A criança nasceu em setembro de 2014, com o nome do pai afetivo registrado, pois o biológico decidiu se afastar para não atrapalhar o novo relacionamento. Porém, quando soube que o nome do marido atual estava nos documentos do filho decidiu entrar na justiça e pedir o reconhecimento da paternidade e cancelamento da anterior.

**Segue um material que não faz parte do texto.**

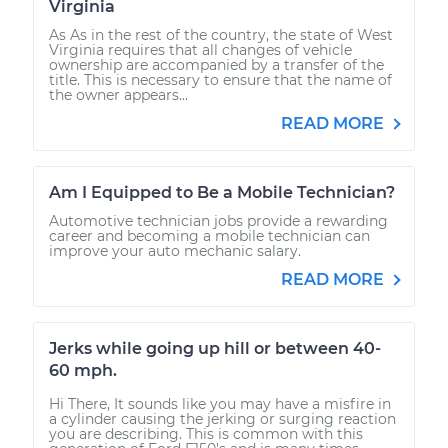
Virginia
As As in the rest of the country, the state of West
Virginia requires that all changes of vehicle
ownership are accompanied by a transfer of the
title. This is necessary to ensure that the name of
the owner appears...
READ MORE
Am I Equipped to Be a Mobile Technician?
Automotive technician jobs provide a rewarding
career and becoming a mobile technician can
improve your auto mechanic salary.
READ MORE
Jerks while going up hill or between 40-
60 mph.
Hi There, It sounds like you may have a misfire in
a cylinder causing the jerking or surging reaction
you are describing. This is common with this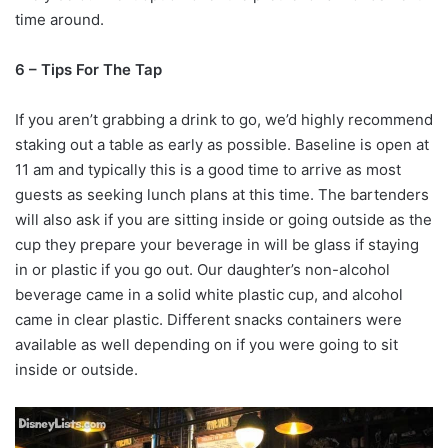
time around.
6 – Tips For The Tap
If you aren’t grabbing a drink to go, we’d highly recommend
staking out a table as early as possible. Baseline is open at
11 am and typically this is a good time to arrive as most
guests as seeking lunch plans at this time. The bartenders
will also ask if you are sitting inside or going outside as the
cup they prepare your beverage in will be glass if staying
in or plastic if you go out. Our daughter’s non-alcohol
beverage came in a solid white plastic cup, and alcohol
came in clear plastic. Different snacks containers were
available as well depending on if you were going to sit
inside or outside.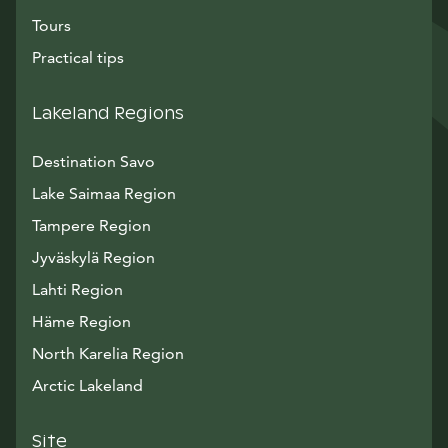
Tours
Practical tips
Lakeland Regions
Destination Savo
Lake Saimaa Region
Tampere Region
Jyväskylä Region
Lahti Region
Häme Region
North Karelia Region
Arctic Lakeland
Site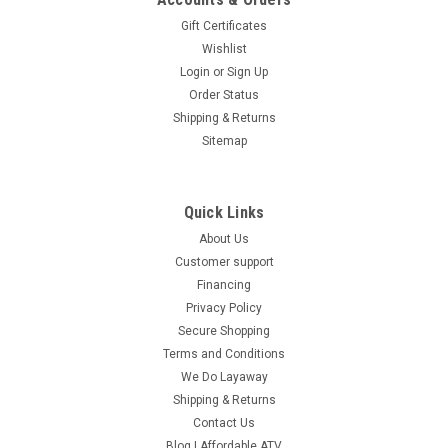
Gift Certificates
Wishlist
Login
or
Sign Up
Order Status
Shipping & Returns
Sitemap
Quick Links
About Us
Customer support
Financing
Privacy Policy
Secure Shopping
Terms and Conditions
We Do Layaway
Shipping & Returns
Contact Us
Blog | Affordable ATV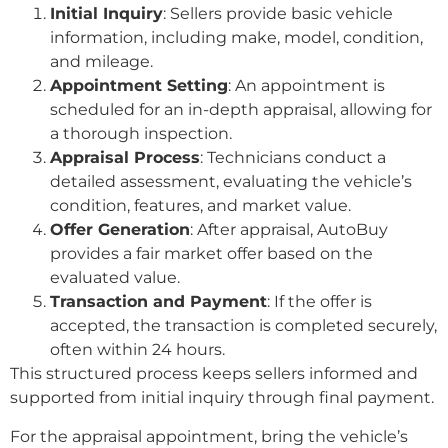
Initial Inquiry
: Sellers provide basic vehicle
information, including make, model, condition,
and mileage.
Appointment Setting
: An appointment is
scheduled for an in-depth appraisal, allowing for
a thorough inspection.
Appraisal Process
: Technicians conduct a
detailed assessment, evaluating the vehicle’s
condition, features, and market value.
Offer Generation
: After appraisal, AutoBuy
provides a fair market offer based on the
evaluated value.
Transaction and Payment
: If the offer is
accepted, the transaction is completed securely,
often within 24 hours.
This structured process keeps sellers informed and
supported from initial inquiry through final payment.
For the appraisal appointment, bring the vehicle’s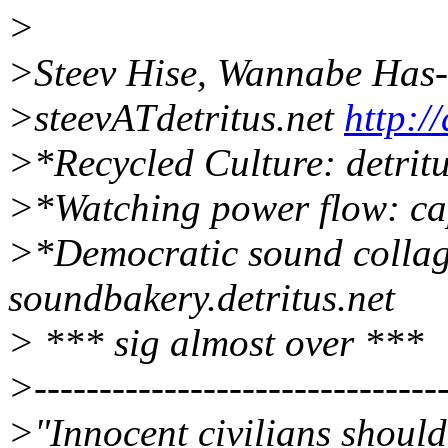
>
>Steev Hise, Wannabe Has
>steevATdetritus.net
http://
>*Recycled Culture: detritu
>*Watching power flow: capi
>*Democratic sound collag
soundbakery.detritus.net
> *** sig almost over ***
>--------------------------------
>"Innocent civilians should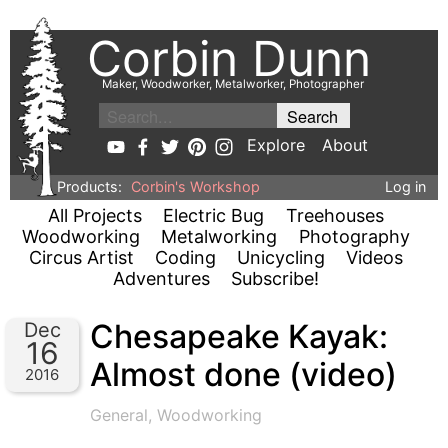
Corbin Dunn
Maker, Woodworker, Metalworker, Photographer
Explore
About
Products:
Corbin's Workshop
Log in
All Projects
Electric Bug
Treehouses
Woodworking
Metalworking
Photography
Circus Artist
Coding
Unicycling
Videos
Adventures
Subscribe!
Chesapeake Kayak:
Dec
16
Almost done (video)
2016
General
,
Woodworking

Para agradar ambas as partes, o Ministério Público decidiu permitir o nome dos dois pais, mas o pai biológico recorreu a decisão por achar a paternidade socioafetiva algo “criminoso”. Ele diz que multiparentalidade só pode ocorrer se: houver harmonia em ambas as partes ou sem um dos pais.

A desembargadora do caso, Angela de Lourdes Rodrigues, declarou que tirar o nome de um dos pais vai prejudicar a vida da criança: “Ressalvados entendimentos em sentido contrário, a exclusão da paternidade registral, no presente feito, poderá ocasionar danos irreversíveis ao menor, e a improcedência do pedido de reconhecimento da paternidade em relação ao pai biológico fere seu direito de pai que busca desde os primeiros dias de vida do menor”, disse ela.

Justiça acredita que o duplo registro será melhor para a criança. (Foto: Getty Images)

Desse modo, a Procuradoria-Geral de Justiça decidiu negar a solicitação do pai biológico e ambos os nomes vão estar nos documentos da criança. “Os estreitos e verdadeiros laços familiares se formam pela atenção continuada e pela convivência social”, afirmou o órgão de justiça.